===== DATA FOR THE TASK =====
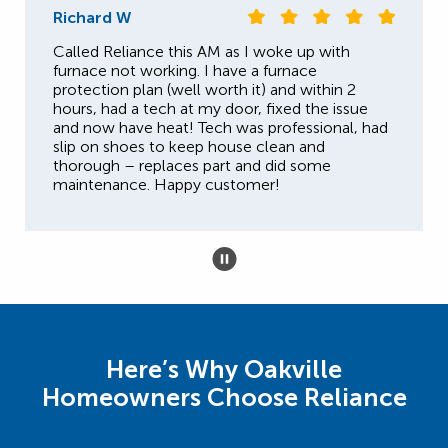
Richard W
Called Reliance this AM as I woke up with
furnace not working. I have a furnace
protection plan (well worth it) and within 2
hours, had a tech at my door, fixed the issue
and now have heat! Tech was professional, had
slip on shoes to keep house clean and
thorough – replaces part and did some
maintenance. Happy customer!
Here’s Why Oakville
Homeowners Choose Reliance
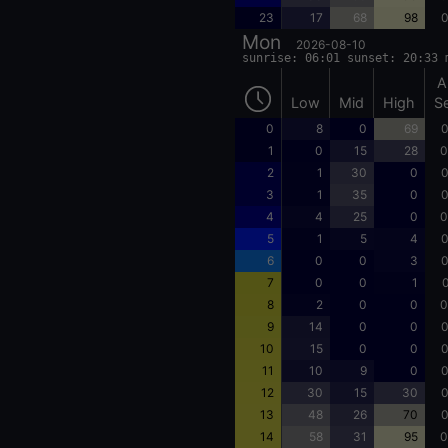
23
17
68
98
0
Mon
2026-08-10
sunrise: 06:01 sunset: 20:33 
A
Low
Mid
High
S
0
8
0
69
0
1
0
15
28
0
2
1
30
0
0
3
1
35
0
0
4
4
25
0
0
5
1
5
4
0
6
0
0
3
0
7
0
0
1
0
8
2
0
0
0
9
14
0
0
0
10
15
0
0
0
11
10
9
0
0
12
30
15
30
0
13
48
26
70
0
14
58
31
95
0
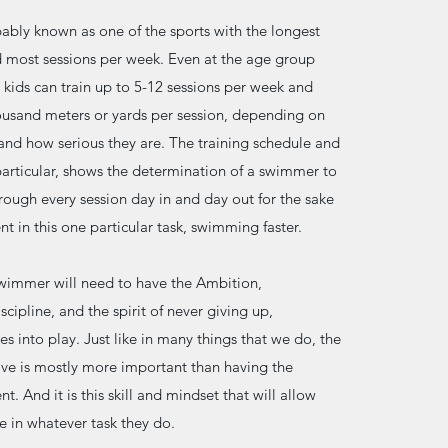
bly known as one of the sports with the longest
d most sessions per week. Even at the age group
 kids can train up to 5-12 sessions per week and
usand meters or yards per session, depending on
and how serious they are. The training schedule and
rticular, shows the determination of a swimmer to
rough every session day in and day out for the sake
t in this one particular task, swimming faster.
swimmer will need to have the Ambition,
cipline, and the spirit of never giving up,
s into play. Just like in many things that we do, the
ive is mostly more important than having the
t. And it is this skill and mindset that will allow
e in whatever task they do.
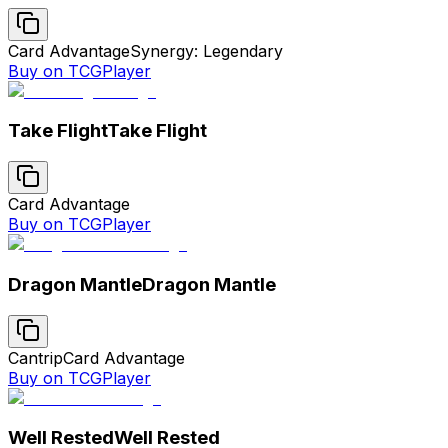
Card Advantage
Synergy: Legendary
Buy on TCGPlayer
Take Flight
Take Flight
Card Advantage
Buy on TCGPlayer
Dragon Mantle
Dragon Mantle
Cantrip
Card Advantage
Buy on TCGPlayer
Well Rested
Well Rested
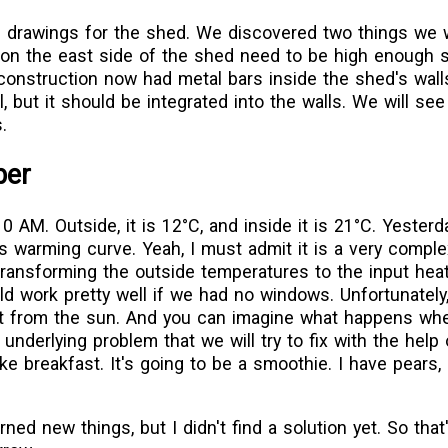
e drawings for the shed. We discovered two things we w
n the east side of the shed need to be high enough 
construction now had metal bars inside the shed's wall
 but it should be integrated into the walls. We will se
.
ber
0 AM. Outside, it is 12°C, and inside it is 21°C. Yesterd
s warming curve. Yeah, I must admit it is a very compl
ransforming the outside temperatures to the input heat
uld work pretty well if we had no windows. Unfortunatel
t from the sun. And you can imagine what happens wh
underlying problem that we will try to fix with the help 
e breakfast. It's going to be a smoothie. I have pears,
rned new things, but I didn't find a solution yet. So tha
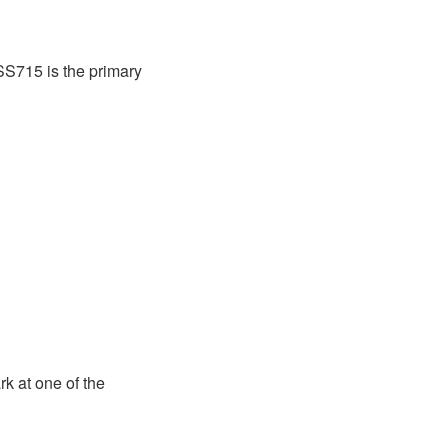
SS715 is the primary
ark at one of the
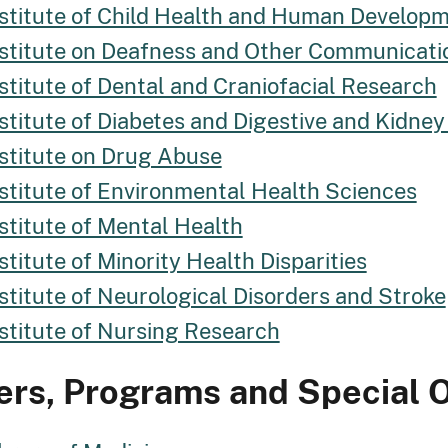
nstitute of Child Health and Human Develop
nstitute on Deafness and Other Communicati
stitute of Dental and Craniofacial Research
stitute of Diabetes and Digestive and Kidney
nstitute on Drug Abuse
nstitute of Environmental Health Sciences
stitute of Mental Health
stitute of Minority Health Disparities
stitute of Neurological Disorders and Stroke
nstitute of Nursing Research
ers, Programs and Special O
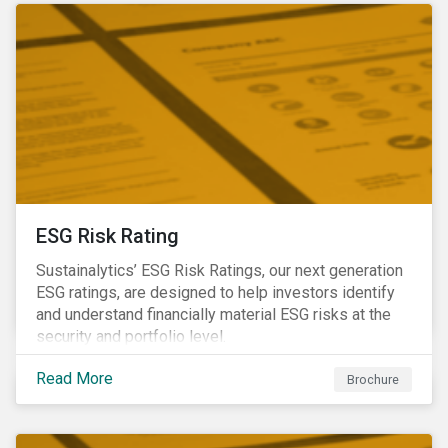
ESG Risk Rating
Sustainalytics’ ESG Risk Ratings, our next generation
ESG ratings, are designed to help investors identify
and understand financially material ESG risks at the
security and portfolio level.
Read More
Brochure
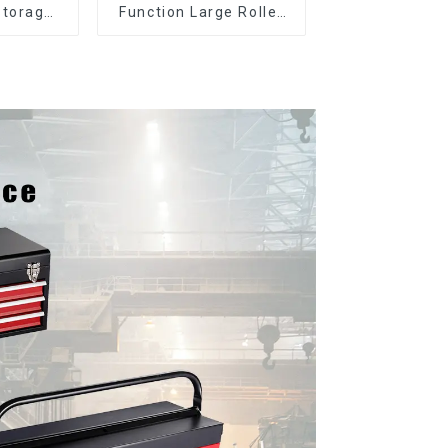
Storage
Function Large Roller
Cabinet
Storage Mobile Tool
 Drawers
Cabinet Trolley with 5
Drawers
=====
EXERCISE DETAILS: The records above are to be duplicated exactly, pictures left out.

RESPONSE:
Richard W
Called Reliance this AM as I woke up with
furnace not working. I have a furnace
protection plan (well worth it) and within 2
hours, had a tech at my door, fixed the issue
and now have heat! Tech was professional, had
slip on shoes to keep house clean and
thorough – replaces part and did some
maintenance. Happy customer!
Here’s Why Oakville
Homeowners Choose Reliance
23
17
68
98
0
Mon
2026-08-10
sunrise: 06:01 sunset: 20:33 
A
Low
Mid
High
S
0
8
0
69
0
1
0
15
28
0
2
1
30
0
0
3
1
35
0
0
4
4
25
0
0
5
1
5
4
0
6
0
0
3
0
7
0
0
1
0
8
2
0
0
0
9
14
0
0
0
10
15
0
0
0
11
10
9
0
0
12
30
15
30
0
13
48
26
70
0
14
58
31
95
0
bly known as one of the sports with the longest
d most sessions per week. Even at the age group
 kids can train up to 5-12 sessions per week and
usand meters or yards per session, depending on
and how serious they are. The training schedule and
rticular, shows the determination of a swimmer to
rough every session day in and day out for the sake
t in this one particular task, swimming faster.
swimmer will need to have the Ambition,
cipline, and the spirit of never giving up,
s into play. Just like in many things that we do, the
ive is mostly more important than having the
t. And it is this skill and mindset that will allow
e in whatever task they do.
Card Advantage
Synergy: Legendary
Buy on TCGPlayer
Take Flight
Take Flight
Card Advantage
Buy on TCGPlayer
Dragon Mantle
Dragon Mantle
Cantrip
Card Advantage
Buy on TCGPlayer
Well Rested
Well Rested
e drawings for the shed. We discovered two things we w
n the east side of the shed need to be high enough 
construction now had metal bars inside the shed's wall
 but it should be integrated into the walls. We will se
.
ber
0 AM. Outside, it is 12°C, and inside it is 21°C. Yesterd
s warming curve. Yeah, I must admit it is a very compl
ransforming the outside temperatures to the input heat
uld work pretty well if we had no windows. Unfortunatel
t from the sun. And you can imagine what happens wh
underlying problem that we will try to fix with the help 
e breakfast. It's going to be a smoothie. I have pears,
rned new things, but I didn't find a solution yet. So tha
SS715 is the primary
ark at one of the
nstitute of Child Health and Human Develop
nstitute on Deafness and Other Communicati
stitute of Dental and Craniofacial Research
stitute of Diabetes and Digestive and Kidney
nstitute on Drug Abuse
nstitute of Environmental Health Sciences
stitute of Mental Health
stitute of Minority Health Disparities
stitute of Neurological Disorders and Stroke
nstitute of Nursing Research
ers, Programs and Special O
ESG Risk Rating
Sustainalytics’ ESG Risk Ratings, our next generation
ESG ratings, are designed to help investors identify
and understand financially material ESG risks at the
security and portfolio level.
Read More
Brochure
Storage
Function Large Roller
Cabinet
Storage Mobile Tool
 Drawers
Cabinet Trolley with 5
Drawers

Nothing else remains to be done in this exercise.